● WHAT YOU WILL DO
Print the data below exactly as it stands, and keep the pictures out.

● DATASET EXTRACT
<<<<

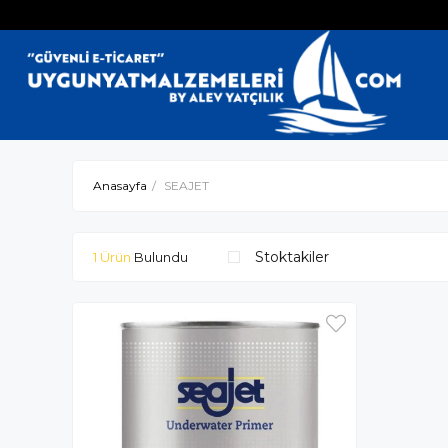
Anasayfa
SEAJET
Stoktakiler
1 Ürün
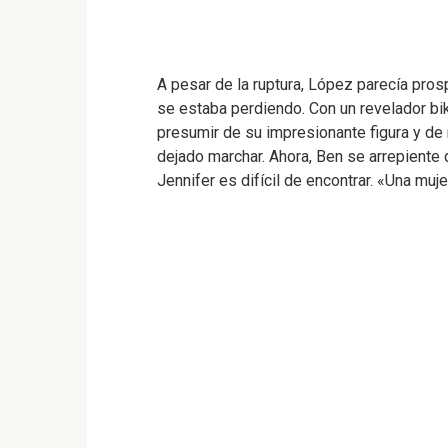
A pesar de la ruptura, López parecía pros
se estaba perdiendo. Con un revelador bik
presumir de su impresionante figura y de
dejado marchar. Ahora, Ben se arrepiente
Jennifer es difícil de encontrar. «Una muje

>>>>

● SOLVED EXERCISE
Anasayfa
SEAJET
Stoktakiler
1 Ürün
A pesar de la ruptura, López parecía pros
se estaba perdiendo. Con un revelador bik
presumir de su impresionante figura y de
dejado marchar. Ahora, Ben se arrepiente
Jennifer es difícil de encontrar. «Una muje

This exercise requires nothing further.